Using dask to distribute the calculations

We provide distributor for the dask framework, where “Dask is a flexible parallel computing library for analytic computing.”

Dask is a great framework to distribute analytic calculations to a cluster. It scales up and down, meaning that you can even use it on a singular machine. The only thing that you will need to run hts on a Dask cluster is the ip address and port number of the dask-scheduler.

Lets say that your dask scheduler is running at 192.168.0.1:8786, then we can easily construct a ClusterDaskDistributor that connects to the scheduler and distributes the time series data and the calculation to a cluster:

from hts import HTSRegressor
from hts.utilities.load_data import load_mobility_data
from hts.utilities.distribution import ClusterDaskDistributor


df = load_mobility_data()

# Define hierarchy
hier = {
    'total': ['CH', 'SLU', 'BT', 'OTHER'],
    'CH': ['CH-07', 'CH-02', 'CH-08', 'CH-05', 'CH-01'],
    'SLU': ['SLU-15', 'SLU-01', 'SLU-19', 'SLU-07', 'SLU-02'],
    'BT': ['BT-01', 'BT-03'],
    'OTHER': ['WF-01', 'CBD-13']
}

distributor = ClusterDaskDistributor(address="192.168.0.1:8786")
hts.fit(df=df, nodes=hier)
...

# Prediction also runs in a distributed fashion
preds = hts.predict(steps_ahead=10)

Compared to the MultiprocessingDistributor example from above, we only had to change one line to switch from one machine to a whole cluster. It is as easy as that. By changing the Distributor you can easily deploy your application to run to a cluster instead of your workstation.
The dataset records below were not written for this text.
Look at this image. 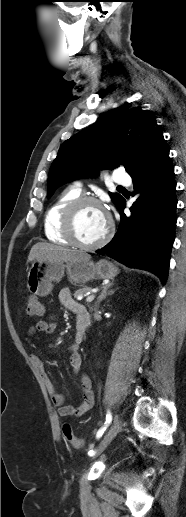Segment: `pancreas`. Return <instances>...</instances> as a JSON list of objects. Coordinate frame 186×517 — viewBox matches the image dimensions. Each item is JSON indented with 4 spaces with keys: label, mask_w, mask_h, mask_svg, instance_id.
Masks as SVG:
<instances>
[{
    "label": "pancreas",
    "mask_w": 186,
    "mask_h": 517,
    "mask_svg": "<svg viewBox=\"0 0 186 517\" xmlns=\"http://www.w3.org/2000/svg\"><path fill=\"white\" fill-rule=\"evenodd\" d=\"M91 288L90 287H83V288H80L78 290L75 291L74 293V297L77 298L78 296L80 295H83L85 293H87L88 291H90Z\"/></svg>",
    "instance_id": "1"
}]
</instances>
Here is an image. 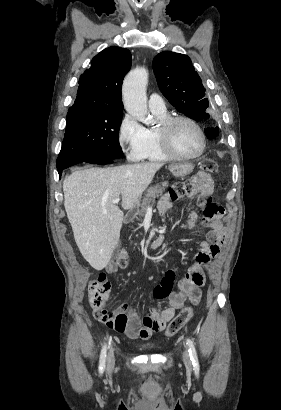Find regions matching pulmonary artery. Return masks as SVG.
<instances>
[{
    "label": "pulmonary artery",
    "instance_id": "1",
    "mask_svg": "<svg viewBox=\"0 0 281 410\" xmlns=\"http://www.w3.org/2000/svg\"><path fill=\"white\" fill-rule=\"evenodd\" d=\"M148 105L151 110H155V111H165L166 110V106H165V102L163 98L157 93L150 94Z\"/></svg>",
    "mask_w": 281,
    "mask_h": 410
}]
</instances>
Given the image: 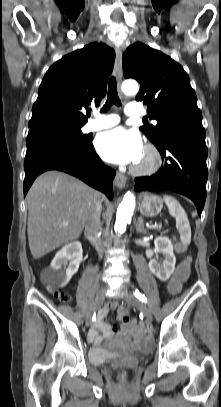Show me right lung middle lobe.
I'll list each match as a JSON object with an SVG mask.
<instances>
[{
    "label": "right lung middle lobe",
    "mask_w": 221,
    "mask_h": 407,
    "mask_svg": "<svg viewBox=\"0 0 221 407\" xmlns=\"http://www.w3.org/2000/svg\"><path fill=\"white\" fill-rule=\"evenodd\" d=\"M83 125L55 123L29 128L26 141L39 137H57L67 139L80 147H86L90 145V138L80 130Z\"/></svg>",
    "instance_id": "dd1d6c3e"
}]
</instances>
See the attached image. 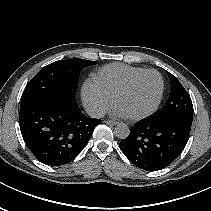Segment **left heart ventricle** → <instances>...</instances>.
Returning <instances> with one entry per match:
<instances>
[{"mask_svg":"<svg viewBox=\"0 0 211 211\" xmlns=\"http://www.w3.org/2000/svg\"><path fill=\"white\" fill-rule=\"evenodd\" d=\"M159 91L158 75L147 73L139 78L126 93L119 96L115 103L125 111L127 116L141 114L154 105Z\"/></svg>","mask_w":211,"mask_h":211,"instance_id":"1","label":"left heart ventricle"}]
</instances>
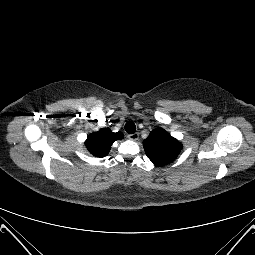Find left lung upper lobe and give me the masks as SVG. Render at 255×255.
<instances>
[{
	"instance_id": "1",
	"label": "left lung upper lobe",
	"mask_w": 255,
	"mask_h": 255,
	"mask_svg": "<svg viewBox=\"0 0 255 255\" xmlns=\"http://www.w3.org/2000/svg\"><path fill=\"white\" fill-rule=\"evenodd\" d=\"M143 146L147 157L157 166L173 162L182 148L180 142L162 128L151 131Z\"/></svg>"
}]
</instances>
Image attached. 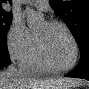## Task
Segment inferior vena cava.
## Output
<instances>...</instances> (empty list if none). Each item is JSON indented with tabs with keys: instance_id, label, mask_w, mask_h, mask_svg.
<instances>
[{
	"instance_id": "inferior-vena-cava-1",
	"label": "inferior vena cava",
	"mask_w": 89,
	"mask_h": 89,
	"mask_svg": "<svg viewBox=\"0 0 89 89\" xmlns=\"http://www.w3.org/2000/svg\"><path fill=\"white\" fill-rule=\"evenodd\" d=\"M7 71H9L10 73H20V70L17 69L14 61H12L11 65L8 67Z\"/></svg>"
}]
</instances>
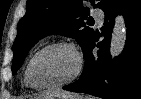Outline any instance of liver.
Returning <instances> with one entry per match:
<instances>
[{"instance_id":"obj_1","label":"liver","mask_w":141,"mask_h":99,"mask_svg":"<svg viewBox=\"0 0 141 99\" xmlns=\"http://www.w3.org/2000/svg\"><path fill=\"white\" fill-rule=\"evenodd\" d=\"M42 96H48L52 99H76L77 95L67 91H48L44 93Z\"/></svg>"}]
</instances>
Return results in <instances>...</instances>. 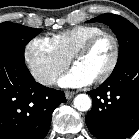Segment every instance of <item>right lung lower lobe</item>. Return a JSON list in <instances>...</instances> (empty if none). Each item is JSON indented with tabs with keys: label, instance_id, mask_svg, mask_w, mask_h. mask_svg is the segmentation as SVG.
<instances>
[{
	"label": "right lung lower lobe",
	"instance_id": "98d812e1",
	"mask_svg": "<svg viewBox=\"0 0 139 139\" xmlns=\"http://www.w3.org/2000/svg\"><path fill=\"white\" fill-rule=\"evenodd\" d=\"M63 91L35 81L24 58L0 53V139H43Z\"/></svg>",
	"mask_w": 139,
	"mask_h": 139
}]
</instances>
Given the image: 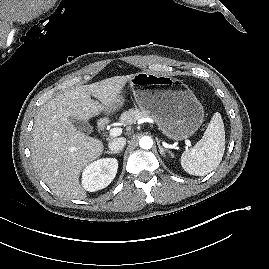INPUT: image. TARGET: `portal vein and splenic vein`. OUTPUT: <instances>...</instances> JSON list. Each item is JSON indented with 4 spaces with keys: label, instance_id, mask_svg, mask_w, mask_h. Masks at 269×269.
<instances>
[{
    "label": "portal vein and splenic vein",
    "instance_id": "18ae733b",
    "mask_svg": "<svg viewBox=\"0 0 269 269\" xmlns=\"http://www.w3.org/2000/svg\"><path fill=\"white\" fill-rule=\"evenodd\" d=\"M121 133H122V129H121V128H118V127H116V128H112V129L109 131V135H110L111 137L119 136V135H121ZM186 145L190 147V146H191V142H190L189 140H186Z\"/></svg>",
    "mask_w": 269,
    "mask_h": 269
}]
</instances>
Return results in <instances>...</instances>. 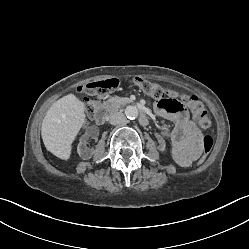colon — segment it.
I'll list each match as a JSON object with an SVG mask.
<instances>
[{"mask_svg": "<svg viewBox=\"0 0 249 249\" xmlns=\"http://www.w3.org/2000/svg\"><path fill=\"white\" fill-rule=\"evenodd\" d=\"M132 84L142 92L151 95L160 100H164L166 103L169 102L168 91L161 85L153 83L141 77H136L132 80ZM118 82L116 79H106L101 81H93L85 85H81L77 90L88 96L85 101V111L88 116L92 117L96 113L100 98L117 87ZM190 108L194 112V118L198 126L203 131H210L212 128V120L209 116L208 111L200 103L198 98L186 99ZM213 146V138L209 134L204 136L202 140V153L201 157L204 158L211 151Z\"/></svg>", "mask_w": 249, "mask_h": 249, "instance_id": "1", "label": "colon"}]
</instances>
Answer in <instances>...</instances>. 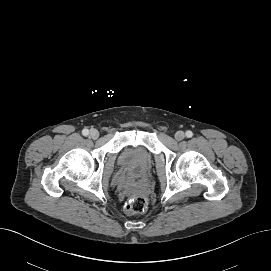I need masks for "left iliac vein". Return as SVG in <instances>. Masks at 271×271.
Masks as SVG:
<instances>
[{
    "instance_id": "4c4485c4",
    "label": "left iliac vein",
    "mask_w": 271,
    "mask_h": 271,
    "mask_svg": "<svg viewBox=\"0 0 271 271\" xmlns=\"http://www.w3.org/2000/svg\"><path fill=\"white\" fill-rule=\"evenodd\" d=\"M185 138V133L183 132V131H177L176 133H175V139L177 140V141H181V140H183Z\"/></svg>"
}]
</instances>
You can also use a local DaskCluster on your local machine to emulate a Dask network. The following example shows how to setup a LocalDaskDistributor on a local cluster of 3 workers:

from hts import HTSRegressor
from hts.utilities.load_data import load_mobility_data
from hts.utilities.distribution import LocalDaskDistributor


df = load_mobility_data()

# Define hierarchy
hier = {
    'total': ['CH', 'SLU', 'BT', 'OTHER'],
    'CH': ['CH-07', 'CH-02', 'CH-08', 'CH-05', 'CH-01'],
    'SLU': ['SLU-15', 'SLU-01', 'SLU-19', 'SLU-07', 'SLU-02'],
    'BT': ['BT-01', 'BT-03'],
    'OTHER': ['WF-01', 'CBD-13']
}

distributor = LocalDaskDistributor(n_workers=3)
hts.fit(df=df, nodes=hier)
...

# Prediction also runs in a distributed fashion
preds = hts.predict(steps_ahead=10)

Writing your own distributor

If you want to user another framework than Dask, you will have to write your own Distributor. To construct your custom Distributor, you will have to define an object that inherits from the abstract base class hts.utilities.distribution.DistributorBaseClass. The hts.utilities.distribution module contains more information about what you will need to implement.

Acknowledgement

This documentation, as well as the underlying implementation, exists only thanks to the folks at blue-yonder. The This page was pretty much copy and pasted from their tsfresh package. Many thanks for their excellent package.